[Recorded data]
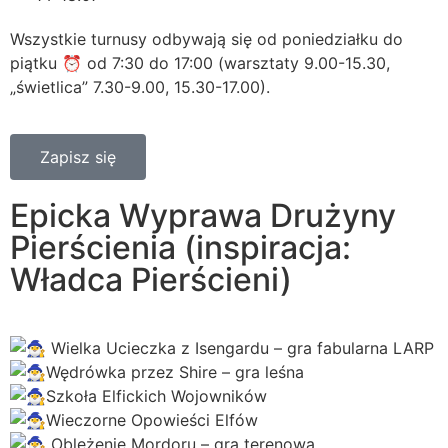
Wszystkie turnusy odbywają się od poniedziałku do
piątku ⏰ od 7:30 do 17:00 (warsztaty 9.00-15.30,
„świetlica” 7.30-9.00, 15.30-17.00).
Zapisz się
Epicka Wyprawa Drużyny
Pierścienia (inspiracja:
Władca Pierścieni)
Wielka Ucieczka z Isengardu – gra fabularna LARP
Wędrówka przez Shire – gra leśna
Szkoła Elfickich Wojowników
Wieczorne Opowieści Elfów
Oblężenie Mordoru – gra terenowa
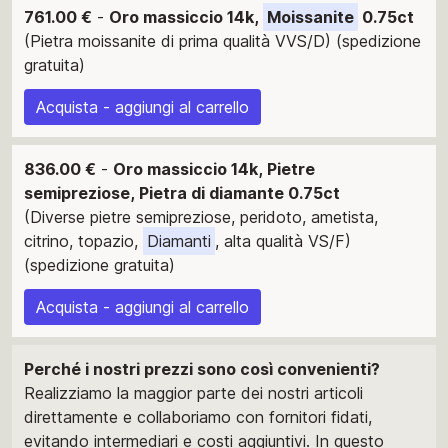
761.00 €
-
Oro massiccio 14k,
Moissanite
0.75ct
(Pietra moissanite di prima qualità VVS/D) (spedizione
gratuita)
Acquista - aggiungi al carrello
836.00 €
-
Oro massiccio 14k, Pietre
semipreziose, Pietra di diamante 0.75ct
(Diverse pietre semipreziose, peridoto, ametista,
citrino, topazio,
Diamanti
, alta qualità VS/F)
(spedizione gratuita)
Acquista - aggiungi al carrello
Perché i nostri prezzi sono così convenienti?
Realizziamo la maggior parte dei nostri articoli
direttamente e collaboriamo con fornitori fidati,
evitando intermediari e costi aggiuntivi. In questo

- _BRIEF_:
Copy the records exactly as they appear, leaving every picture out.

- _TASK SOLUTION_:
Wszystkie turnusy odbywają się od poniedziałku do
piątku ⏰ od 7:30 do 17:00 (warsztaty 9.00-15.30,
„świetlica” 7.30-9.00, 15.30-17.00).
Zapisz się
Epicka Wyprawa Drużyny
Pierścienia (inspiracja:
Władca Pierścieni)
Wielka Ucieczka z Isengardu – gra fabularna LARP
Wędrówka przez Shire – gra leśna
Szkoła Elfickich Wojowników
Wieczorne Opowieści Elfów
Oblężenie Mordoru – gra terenowa
761.00 €
-
Oro massiccio 14k,
Moissanite
0.75ct
(Pietra moissanite di prima qualità VVS/D) (spedizione
gratuita)
Acquista - aggiungi al carrello
836.00 €
-
Oro massiccio 14k, Pietre
semipreziose, Pietra di diamante 0.75ct
(Diverse pietre semipreziose, peridoto, ametista,
citrino, topazio,
Diamanti
, alta qualità VS/F)
(spedizione gratuita)
Acquista - aggiungi al carrello
Perché i nostri prezzi sono così convenienti?
Realizziamo la maggior parte dei nostri articoli
direttamente e collaboriamo con fornitori fidati,
evitando intermediari e costi aggiuntivi. In questo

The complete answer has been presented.